終盤でふわっとした説明はありましたが、完全な形で伏線は回収されないのです(ちなみに、一番気になる謎は、何故、“彼”が追いついたのか…ということ)。

勿論、続編の存在は知っていましたよ。
でも、連続ドラマならぬ連続映画の態だったとは…想定の斜め上を行っておりました。大枠としては決着しているのですが、正直なところ、消化不良の気持ちは否めません。

ただ、作品が持つポテンシャルは高いのです。
閉ざされた空間で生活を築く部分は、『十五少年漂流記』のように人間ドラマを織り成す予感に満ちていますし、迷路の向こう側にある“謎”は適度に好奇心を煽ってきます。

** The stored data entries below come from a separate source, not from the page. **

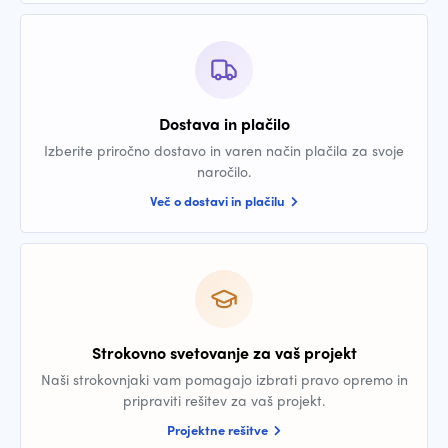
Dostava in plačilo
Izberite priročno dostavo in varen način plačila za svoje
naročilo.
Več o dostavi in plačilu
Strokovno svetovanje za vaš projekt
Naši strokovnjaki vam pomagajo izbrati pravo opremo in
pripraviti rešitev za vaš projekt.
Projektne rešitve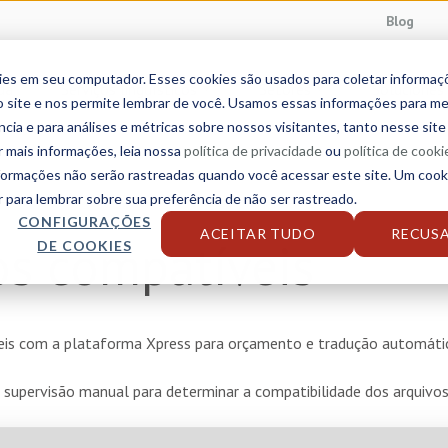
Blog
ies em seu computador. Esses cookies são usados para coletar informa
da
Serviços linguísticos
Setores
Soluciones
 site e nos permite lembrar de você. Usamos essas informações para me
ncia e para análises e métricas sobre nossos visitantes, tanto nesse sit
r mais informações, leia nossa
política de privacidade
ou
política de cooki
nformações não serão rastreadas quando você acessar este site. Um cook
para lembrar sobre sua preferência de não ser rastreado.
CONFIGURAÇÕES
ACEITAR TUDO
RECUS
os compatíveis
DE COOKIES
íveis com a plataforma Xpress para orçamento e tradução automáti
 supervisão manual para determinar a compatibilidade dos arquivos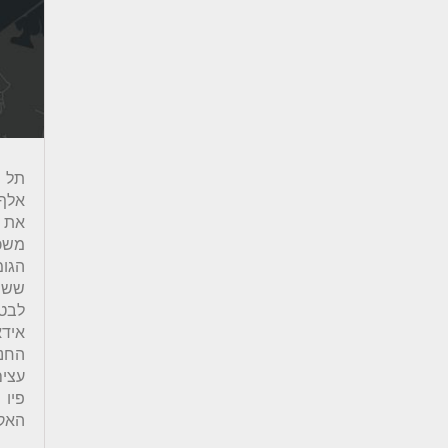
את 
משכו
הגומ
ששור
לבטי
אידא
החני
עצים
פיו
האקל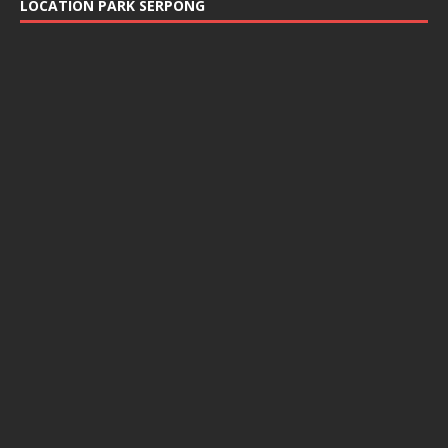
LOCATION PARK SERPONG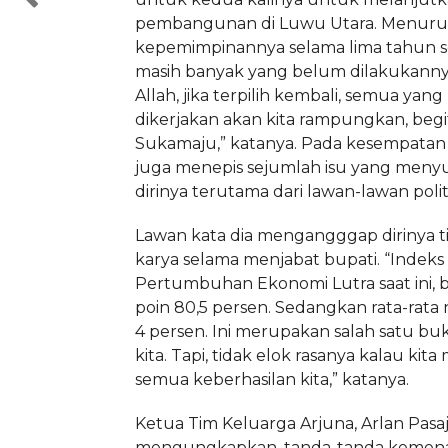
pembangunan di Luwu Utara. Menurut
kepemimpinannya selama lima tahun 
masih banyak yang belum dilakukannya
Allah, jika terpilih kembali, semua yan
dikerjakan akan kita rampungkan, begi
Sukamaju,” katanya. Pada kesempatan i
juga menepis sejumlah isu yang men
dirinya terutama dari lawan-lawan polit
Lawan kata dia mengangggap dirinya t
karya selama menjabat bupati. “Indeks
Pertumbuhan Ekonomi Lutra saat ini, 
poin 80,5 persen. Sedangkan rata-rata 
4 persen. Ini merupakan salah satu bu
kita. Tapi, tidak elok rasanya kalau k
semua keberhasilan kita,” katanya.
Ketua Tim Keluarga Arjuna, Arlan Pasaj
mengungkapkan, tanda-tanda kemen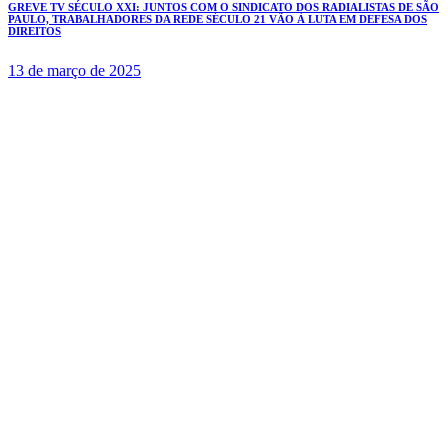
GREVE TV SÉCULO XXI: JUNTOS COM O SINDICATO DOS RADIALISTAS DE SÃO
PAULO, TRABALHADORES DA REDE SÉCULO 21 VÃO À LUTA EM DEFESA DOS
DIREITOS
13 de março de 2025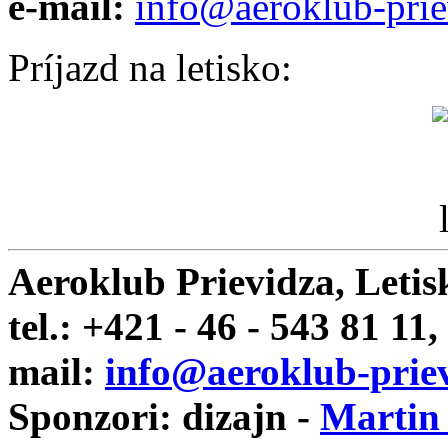
e-mail:
info@aeroklub-prie
Príjazd na letisko:
Aeroklub Prievidza, Letis
tel.: +421 - 46 - 543 81 11,
mail:
info@aeroklub-priev
Sponzori: dizajn -
Martin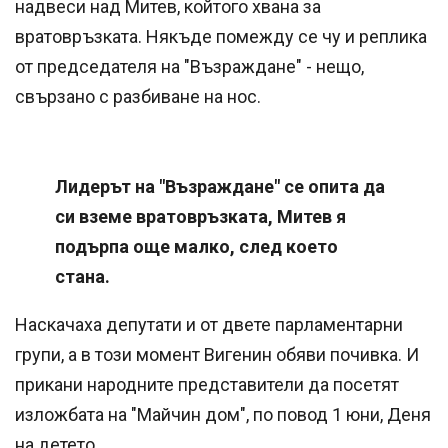
надвеси над Митев, койтого хвана за
вратовръзката. Някъде помежду се чу и реплика
от председателя на "Възраждане" - нещо,
свързано с разбиване на нос.
Лидерът на "Възраждане" се опита да
си вземе вратовръзката, Митев я
подърпа още малко, след което
стана.
Наскачаха депутати и от двете парламентарни
групи, а в този момент Вигенин обяви почивка. И
прикани народните представители да посетят
изложбата на "Майчин дом", по повод 1 юни, Деня
на детето.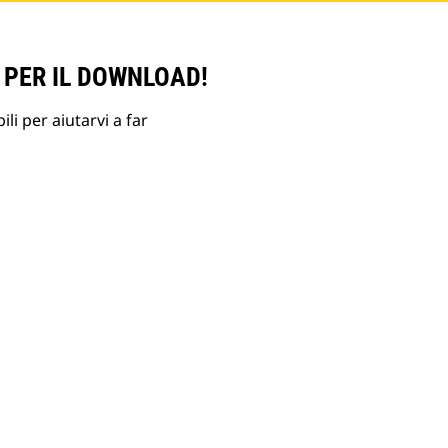
 PER IL DOWNLOAD!
li per aiutarvi a far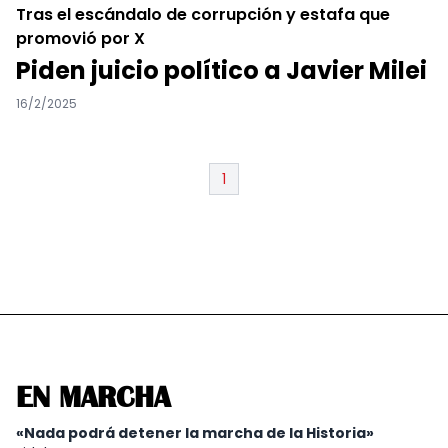
Tras el escándalo de corrupción y estafa que
promovió por X
Piden juicio político a Javier Milei
16/2/2025
1
EN MARCHA
«Nada podrá detener la marcha de la Historia»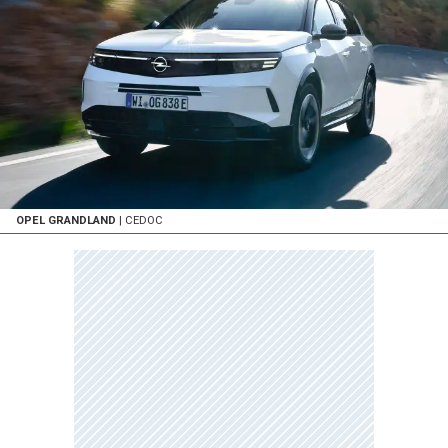
OPEL GRANDLAND
| CEDOC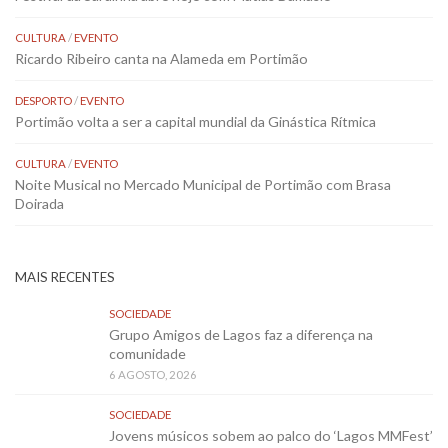
CULTURA
/
EVENTO
Ricardo Ribeiro canta na Alameda em Portimão
DESPORTO
/
EVENTO
Portimão volta a ser a capital mundial da Ginástica Rítmica
CULTURA
/
EVENTO
Noite Musical no Mercado Municipal de Portimão com Brasa
Doirada
MAIS RECENTES
SOCIEDADE
Grupo Amigos de Lagos faz a diferença na
comunidade
6 AGOSTO, 2026
SOCIEDADE
Jovens músicos sobem ao palco do ‘Lagos MMFest’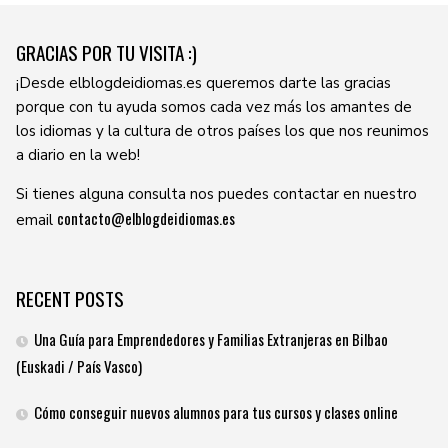
GRACIAS POR TU VISITA :)
¡Desde elblogdeidiomas.es queremos darte las gracias
porque con tu ayuda somos cada vez más los amantes de
los idiomas y la cultura de otros países los que nos reunimos
a diario en la web!
Si tienes alguna consulta nos puedes contactar en nuestro
contacto@elblogdeidiomas.es
email
RECENT POSTS
Una Guía para Emprendedores y Familias Extranjeras en Bilbao
(Euskadi / País Vasco)
Cómo conseguir nuevos alumnos para tus cursos y clases online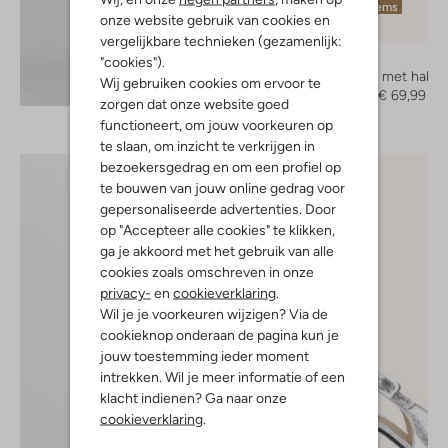
Laatste items
onze website gebruik van cookies en
-50%
vergelijkbare technieken (gezamenlijk:
Notre-V
"cookies").
Sandalen met hak
Wij gebruiken cookies om ervoor te
Ontdek de look
€ 139,99
€ 69,99
zorgen dat onze website goed
functioneert, om jouw voorkeuren op
te slaan, om inzicht te verkrijgen in
bezoekersgedrag en om een profiel op
te bouwen van jouw online gedrag voor
gepersonaliseerde advertenties. Door
op "Accepteer alle cookies" te klikken,
ga je akkoord met het gebruik van alle
cookies zoals omschreven in onze
privacy-
en
cookieverklaring
.
Wil je je voorkeuren wijzigen? Via de
cookieknop onderaan de pagina kun je
jouw toestemming ieder moment
intrekken. Wil je meer informatie of een
klacht indienen? Ga naar onze
cookieverklaring
.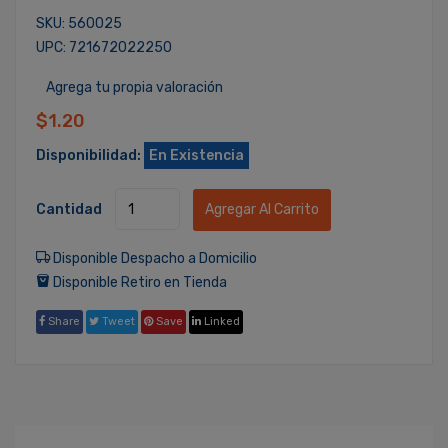
SKU: 560025
UPC: 721672022250
Agrega tu propia valoración
$1.20
Disponibilidad:
En Existencia
Cantidad
Agregar Al Carrito
Disponible Despacho a Domicilio
Disponible Retiro en Tienda
Share
Tweet
Save
Linked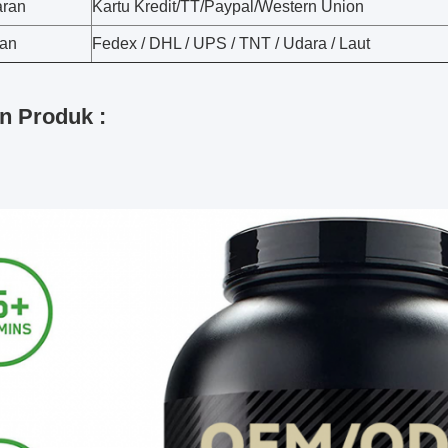
ran
Kartu Kredit/TT/Paypal/Western Union
man
Fedex / DHL / UPS / TNT / Udara / Laut
n Produk :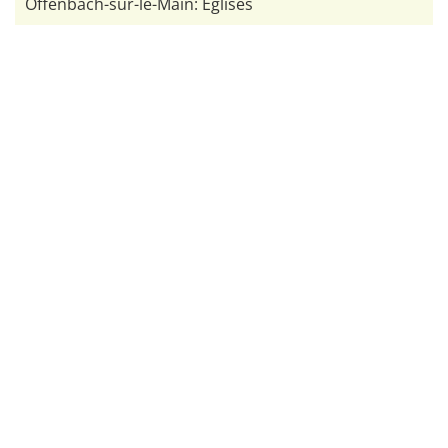
Offenbach-sur-le-Main: Églises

この緩急が巧みなので退屈せずに物語終盤まで惹き付けられると思います。

そして、あらすじで判るように。
物語の下地となる部分は“ゲーム”のよう。
画面左下に体力ゲージが存在しても違和感がないくらいです。正直なところ、二時間程度…という時間に縛りがある映画よりも、ゲームで表現するほうが向いている素材なのでしょう。そもそも迷路って単純に遊ぶだけならば、広く浅く…よりも狭く深くのほうが楽しめますしね。

まあ、そんなわけで。
映画は単体で完結させるべき。
…という拘りさえ捨てれば、それなりに楽しめる作品だと思います(勿論、過度な期待は禁物。原作はティーン向けの小説ですし)。三部作の序章としては成功の部類に入るでしょう。

ただ、逆に言えば。
次回作へのハードルが上がったわけですからね。この期待感を上手く繋げることが出来るかどうか…見ものでありますな。